Welcome to the fourth issue of Nexus, WII’s newsletter gathering ideas, articles, and resources at the intersection of land, water, culture, and integrative research.
This issue grows out of our recent online conversation, Data Isn’t Enough: Community Knowledge, Visualization, and the Challenges of Science Communication, featuring Kimberly Fewless of NSF’s National Center for Atmospheric Research (NCAR) and Matthew Ross of Colorado State University’s Geospatial Centroid.
Below, you’ll find the recording and full transcript from that conversation, along with additional articles and resources for those who want to go deeper into the themes it raised.
At the center of the conversation was a simple but urgent question: who is all this data for? We are living through a moment where data collection is omnipresent, but there is a growing gap between rigorous science and the communities it serves. This is a relational problem as much as it is a technical one. If data cannot be accessed, read, interpreted, or trusted by the people it concerns, how can they benefit from it? How can they help shape it? And if tools are developed without end users in mind, how useful can they really be?

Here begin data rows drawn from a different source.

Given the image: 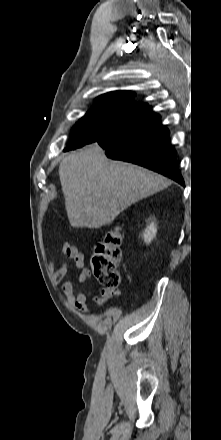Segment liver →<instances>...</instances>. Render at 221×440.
<instances>
[{"mask_svg": "<svg viewBox=\"0 0 221 440\" xmlns=\"http://www.w3.org/2000/svg\"><path fill=\"white\" fill-rule=\"evenodd\" d=\"M59 178L70 225L90 229L112 223L130 205L171 184L142 167L109 161L96 143L65 157Z\"/></svg>", "mask_w": 221, "mask_h": 440, "instance_id": "6515ba94", "label": "liver"}]
</instances>
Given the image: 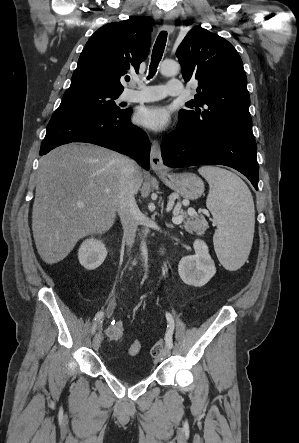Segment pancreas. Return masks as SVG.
Returning <instances> with one entry per match:
<instances>
[{
	"label": "pancreas",
	"instance_id": "1",
	"mask_svg": "<svg viewBox=\"0 0 299 443\" xmlns=\"http://www.w3.org/2000/svg\"><path fill=\"white\" fill-rule=\"evenodd\" d=\"M178 215L185 220L180 227L184 228L190 234L196 233L197 235H203L208 228V223L202 216L189 215L183 211H180Z\"/></svg>",
	"mask_w": 299,
	"mask_h": 443
}]
</instances>
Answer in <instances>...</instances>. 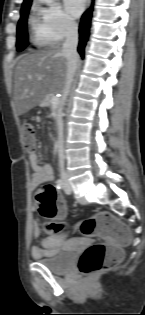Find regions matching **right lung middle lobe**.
I'll return each mask as SVG.
<instances>
[{
  "label": "right lung middle lobe",
  "mask_w": 145,
  "mask_h": 315,
  "mask_svg": "<svg viewBox=\"0 0 145 315\" xmlns=\"http://www.w3.org/2000/svg\"><path fill=\"white\" fill-rule=\"evenodd\" d=\"M31 5L22 7L21 18L17 26V42L16 47L18 51H22L28 45L27 34V16Z\"/></svg>",
  "instance_id": "dd1d6c3e"
}]
</instances>
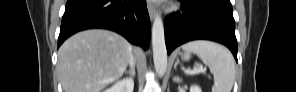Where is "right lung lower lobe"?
<instances>
[{"label": "right lung lower lobe", "instance_id": "98d812e1", "mask_svg": "<svg viewBox=\"0 0 296 92\" xmlns=\"http://www.w3.org/2000/svg\"><path fill=\"white\" fill-rule=\"evenodd\" d=\"M91 28L109 29L147 49L150 19L145 0H68L58 47L72 34Z\"/></svg>", "mask_w": 296, "mask_h": 92}]
</instances>
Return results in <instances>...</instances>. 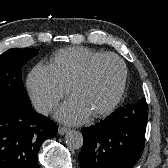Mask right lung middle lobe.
Segmentation results:
<instances>
[{
	"label": "right lung middle lobe",
	"instance_id": "obj_1",
	"mask_svg": "<svg viewBox=\"0 0 168 168\" xmlns=\"http://www.w3.org/2000/svg\"><path fill=\"white\" fill-rule=\"evenodd\" d=\"M37 54L35 49H9L0 55V100L31 106L21 70Z\"/></svg>",
	"mask_w": 168,
	"mask_h": 168
}]
</instances>
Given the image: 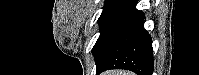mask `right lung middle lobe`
I'll return each mask as SVG.
<instances>
[{
    "instance_id": "right-lung-middle-lobe-1",
    "label": "right lung middle lobe",
    "mask_w": 199,
    "mask_h": 75,
    "mask_svg": "<svg viewBox=\"0 0 199 75\" xmlns=\"http://www.w3.org/2000/svg\"><path fill=\"white\" fill-rule=\"evenodd\" d=\"M127 3L128 1L126 0H118L116 2L106 3L104 5L102 14L98 20L100 36L92 49V53H94L99 47L107 29L120 14V12L126 7Z\"/></svg>"
}]
</instances>
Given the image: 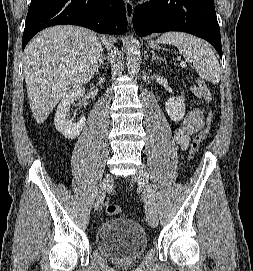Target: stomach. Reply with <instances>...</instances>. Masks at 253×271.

There is a version of the data problem that can look like a plumbing problem: the pipes are clogged, the formats are incompatible, the portals are hard to navigate. Fix the infrastructure, the thinking goes, and the knowledge will flow. The research and reporting gathered in this issue of Nexus complicates this assumption, approaching the question “who is the data for” through the lenses of infrastructure, policy, and community.